Applying the first process and then repeatedly applying the second process will eventually terminate to the desired form with each element of $M'$ divisible by $d.$ This completes the proof of the lemma. $\blacksquare$
It remains to turn this into a classification of finitely generated abelian groups. This follows from the discussion at the beginning along with our classification of subgroups of $\ZZ^n.$
Theorem. Suppose $G$ is finitely generated (of dimension $\le n$) and abelian. Then there exist integers $d_1\mid d_2\mid\cdots\mid d_n$ such that \[G\cong\prod_{k=1}^n\ZZ/d_k\ZZ.\]

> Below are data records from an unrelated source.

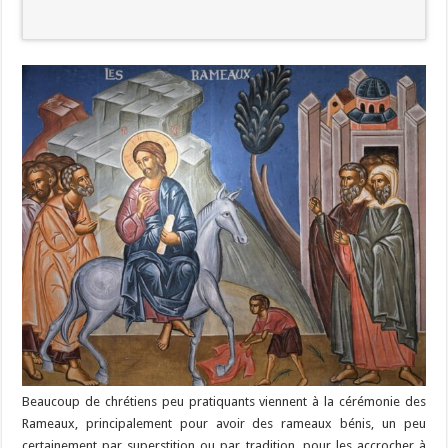
Beaucoup de chrétiens peu pratiquants viennent à la cérémonie des
Rameaux, principalement pour avoir des rameaux bénis, un peu
certainement par superstition ou par tradition, pour les accrocher à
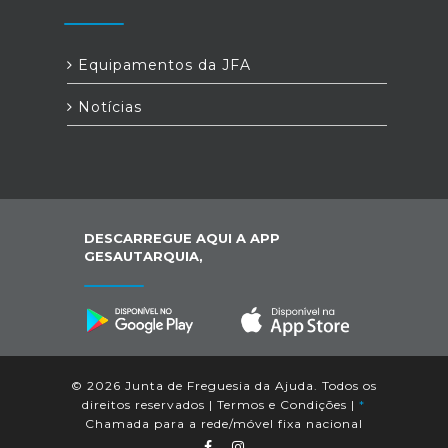
Equipamentos da JFA
Notícias
DESCARREGUE AQUI A APP
GESAUTARQUIA,
© 2026 Junta de Freguesia da Ajuda. Todos os
direitos reservados |
Termos e Condições
|
*
Chamada para a rede/móvel fixa nacional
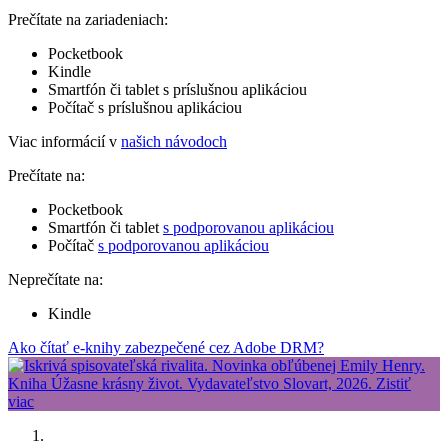
Prečítate na zariadeniach:
Pocketbook
Kindle
Smartfón či tablet s príslušnou aplikáciou
Počítač s príslušnou aplikáciou
Viac informácií v
našich návodoch
Prečítate na:
Pocketbook
Smartfón či tablet
s podporovanou aplikáciou
Počítač
s podporovanou aplikáciou
Neprečítate na:
Kindle
Ako čítať e-knihy zabezpečené cez Adobe DRM?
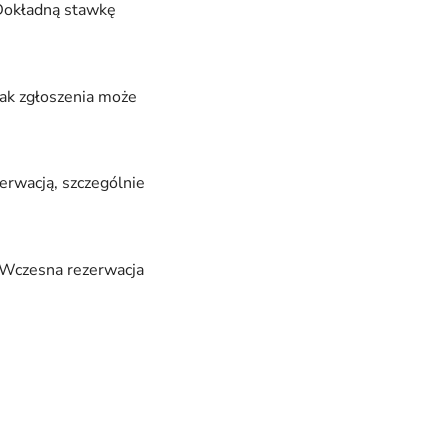
 Dokładną stawkę
rak zgłoszenia może
zerwacją, szczególnie
. Wczesna rezerwacja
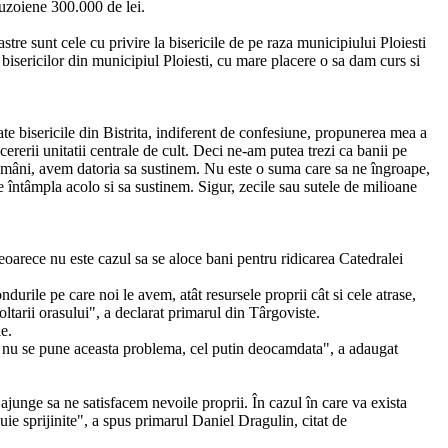
uzoiene 300.000 de lei.
tre sunt cele cu privire la bisericile de pe raza municipiului Ploiesti
e bisericilor din municipiul Ploiesti, cu mare placere o sa dam curs si
te bisericile din Bistrita, indiferent de confesiune, propunerea mea a
rerii unitatii centrale de cult. Deci ne-am putea trezi ca banii pe
ca români, avem datoria sa sustinem. Nu este o suma care sa ne îngroape,
întâmpla acolo si sa sustinem. Sigur, zecile sau sutele de milioane
deoarece nu este cazul sa se aloce bani pentru ridicarea Catedralei
urile pe care noi le avem, atât resursele proprii cât si cele atrase,
oltarii orasului", a declarat primarul din Târgoviste.
e.
si nu se pune aceasta problema, cel putin deocamdata", a adaugat
ajunge sa ne satisfacem nevoile proprii. În cazul în care va exista
ie sprijinite", a spus primarul Daniel Dragulin, citat de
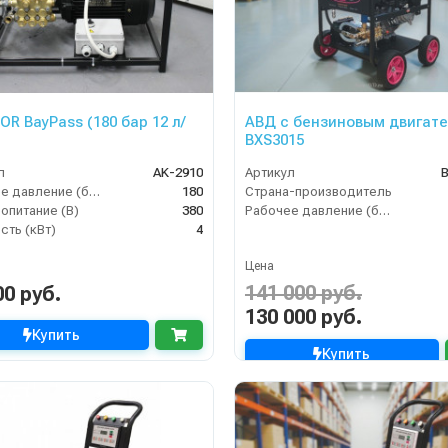
OR BayPass (180 бар 12 л/
АВД с бензиновым двигат
BXS3015
л
AK-2910
Артикул
Рабочее давление (бар)
180
Страна-производитель
опитание (В)
380
Рабочее давление (бар)
ть (кВт)
4
Цена
141 000 руб.
00 руб.
130 000 руб.
Купить
Купить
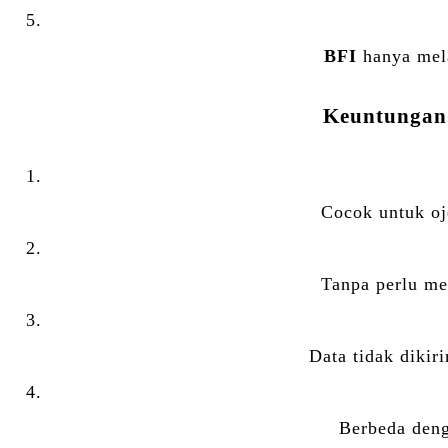
BFI
hanya mel
Keuntungan
Cocok untuk oje
Tanpa perlu me
Data tidak dikir
Berbeda den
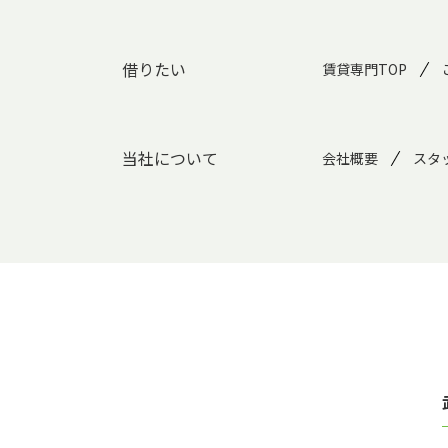
借りたい
賃貸専門TOP
当社について
会社概要
スタ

Because $G$ is finitely generated (of dimension $\le n$) and abelian, we have a surjective homomorphism\[\ZZ^n\to G.\]Let $K$ be the kernel of this homomorphism so that $G\cong\ZZ^n/K$. Because of our work with the Smith normal form, we know that $K$ is isomorphic to a a group of the form $\prod_{k=1}^nd_k\ZZ$ such that $d_1\mid d_2\mid\cdots\mid d_n,$ and even\[G\cong\frac{\ZZ^n}K\cong\frac{\ZZ^n}{d_1\ZZ\times\cdots\times d_n\ZZ}.\]It is a fact that $(A\times B)/(C\times D)\cong A/C\times B/D$ (take $A\times B$ to $A/C\times B/D$ by modding; the kernel is $C\times D$). Applying this inductively gives\[G\cong\prod_{k=1}^n\ZZ/d_k\ZZ.\]Do note that $d_\bullet=0$ is permitted, in which case $\ZZ/0\ZZ\cong\ZZ.$ This is what we wanted, so we are done. $\blacksquare$
I am told this generalizes nicely to general modules over PIDs. I can see where some of the generalization is possible, but the existence of the Smith normal form made heavy use of the division algorithm, which is nontrivially stronger than PID structure. I suspect there are ways to go around the division algorithm, however, by (for example) considering the ideal generated by all elements in a row or column and then extracting its generator.